A recent report by B’Tselem’s titled Our Genocide cites the starvation of two million Gazans, forced displacement of entire communities, and bombings that “erase entire families” as evidence of genocidal acts, not military necessity.

Dvir dismisses Israeli accusations of distorting the definition, arguing that Israel uses propaganda and denial to evade accountability.

Similarly, MSF, known for its medical relief work in war zones around the world, has accused Israel of genocide as its military routinely bombs healthcare facilities and shoots medical workers in Gaza. 

“Through deliberate actions – including forced displacement, annexation, and mass killings – Israel is systematically destroying the conditions necessary for Palestinian life,” MSF says.

Israel is waging a “campaign of ethnic cleansing” to wipe away Palestinian lives in Gaza, it adds.

MSF’s accusations align with the UN Genocide Convention’s definition, particularly the act of “deliberately inflicting conditions of life calculated to bring about physical destruction”.

The Israeli offensive not only displaces Palestinians on a massive scale but also seeks to deny them, and future generations, their right of safe return, effectively erasing entire communities from the map, the MSF says.

Palestinian organisations like Al-Haq and Al-Mezan have also accused Israel of genocide, citing mass killings, aid blockades, and dehumanising rhetoric – like former Defence Minister Yoav Gallant’s “human animals” remark – as evidence of intent to destroy Palestinians in part.

These groups, respected in international legal circles and cited by the International Court of Justice (ICJ), have not altered the definition of genocide. Instead, they have applied the original definition to Israel’s actions, and backed it by detailed documentation of civilian casualties and infrastructure destruction.
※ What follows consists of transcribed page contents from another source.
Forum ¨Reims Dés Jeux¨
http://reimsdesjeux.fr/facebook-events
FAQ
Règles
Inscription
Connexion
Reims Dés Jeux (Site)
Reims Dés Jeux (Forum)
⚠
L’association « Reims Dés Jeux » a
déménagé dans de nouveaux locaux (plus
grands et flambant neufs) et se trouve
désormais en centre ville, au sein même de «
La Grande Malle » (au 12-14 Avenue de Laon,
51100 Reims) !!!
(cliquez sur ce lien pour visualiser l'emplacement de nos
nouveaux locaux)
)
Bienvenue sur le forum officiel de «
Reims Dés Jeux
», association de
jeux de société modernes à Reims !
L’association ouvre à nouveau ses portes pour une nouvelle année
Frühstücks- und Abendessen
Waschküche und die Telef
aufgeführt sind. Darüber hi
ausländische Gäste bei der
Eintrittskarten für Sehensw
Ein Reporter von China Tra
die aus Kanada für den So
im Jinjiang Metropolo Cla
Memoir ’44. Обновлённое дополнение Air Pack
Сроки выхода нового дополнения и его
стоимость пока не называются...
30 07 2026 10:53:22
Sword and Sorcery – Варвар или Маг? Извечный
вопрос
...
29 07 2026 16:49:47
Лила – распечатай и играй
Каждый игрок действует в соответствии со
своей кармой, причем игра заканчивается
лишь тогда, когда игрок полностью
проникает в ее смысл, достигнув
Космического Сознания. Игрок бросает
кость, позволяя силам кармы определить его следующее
Israeli officials, however, argue that these organisations stretch the genocide definition to vilify Israel. 

They argue that groups like B’Tselem rely on “circumstantial evidence”, such as the pattern of destruction, to infer intent, thus lowering the strict dolus specialis threshold.

Genocide scholar Maung Zarni forcefully rejects this claim. 
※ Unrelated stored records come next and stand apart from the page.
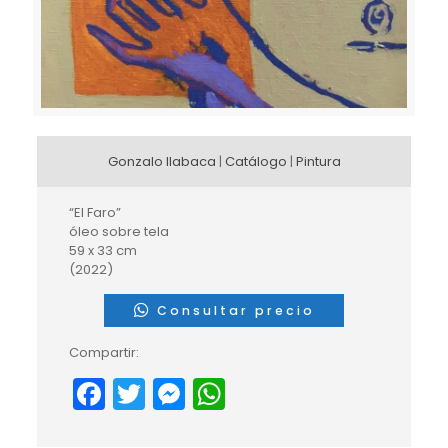
Gonzalo Ilabaca
|
Catálogo
|
Pintura
“El Faro”
óleo sobre tela
59 x 33 cm
(2022)
Consultar precio
Compartir:
Facebook
Twitter
Messenger
WhatsApp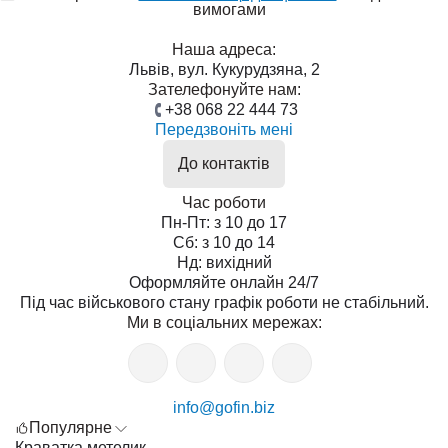
вимогами
Наша адреса:
Львів, вул. Кукурудзяна, 2
Зателефонуйте нам:
+38 068 22 444 73
Передзвоніть мені
До контактів
Час роботи
Пн-Пт: з 10 до 17
Сб: з 10 до 14
Нд: вихідний
Оформляйте онлайн 24/7
Під час військового стану графік роботи не стабільний.
Ми в соціальних мережах:
info@gofin.biz
Популярне
Краватка метелик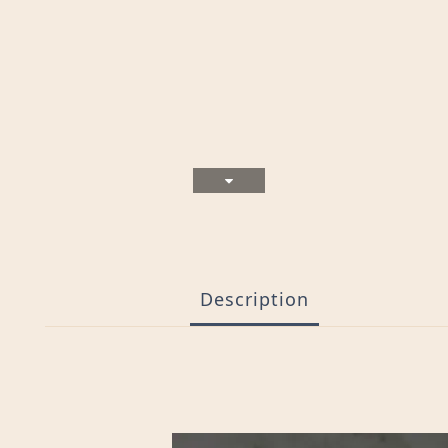
Description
“There is absolutely no need to make any inferences about Israel’s genocidal intent,” he tells TRT World.

“Hundreds of video-recorded, written, and oral utterances made by senior most cabinet members, president, prime minister, influential Israeli rabbis, as well as young Israeli children singing songs on Israeli national TV about how they want and will exterminate the Arabs”, provide direct evidence of the genocidal intent, he says.

Zarni studied genocide for his PhD under the supervision of Bob Koehl, a US Army Intelligence surveyor who interrogated the officers of the SS paramilitary force of Hitler’s Nazi Party in post-World War II Germany.
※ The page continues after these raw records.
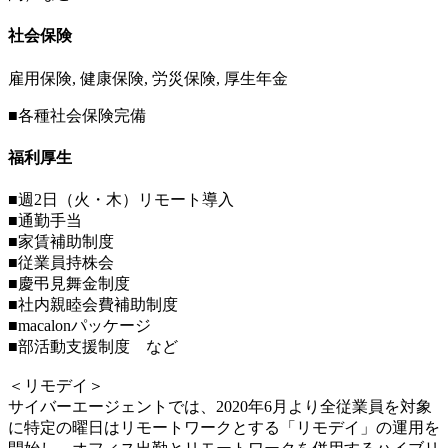
社会保険
雇用保険, 健康保険, 労災保険, 厚生年金
■各種社会保険完備
福利厚生
■週2日（火・木）リモート導入
■通勤手当
■家賃補助制度
■従業員持株会
■慶弔見舞金制度
■社内親睦会費補助制度
■macalonパッケージ
■部活動支援制度 など
＜リモデイ＞
サイバーエージェントでは、2020年6月より全従業員を対象
に特定の曜日はリモートワークとする「リモデイ」の運用を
“This dismissal of virtually all human rights organisations, including the ones based in Israel and run by Israelis, is characteristic of the Israeli regime’s typical twisted behaviour: ‘The whole world hates us and we don’t care what the world thinks of us’,” he says.

The genocide position by human rights organisations hinges on explicit statements from Israeli leaders, Zarni says.

For instance, President Isaac Herzog’s claim that “there are no innocents” in Gaza, and Gallant’s statement about cutting off water, food, and power provide clear evidence of intent.

B’Tselem’s Dvir echoes Zarni’s view. 

“We live here, we speak the language, and we hear every day, for already 22 months, explicit statements from Israeli decision-makers calling for indiscriminate harm to the population of Gaza,” he says. 

These statements, paired with actions like the destruction of entire cities, form the backbone of the genocide claims.

Far from redefining the term, these human rights groups point to “textbook genocide,” as Zarni puts it, comparing Israel’s actions to the Nazis’ explicit intent to destroy Jews.

“The relentless genocidal statements, together with the systematic and repeated attacks on the civilian population for nearly two years, clearly demonstrate Israel’s intent,” Dvir says.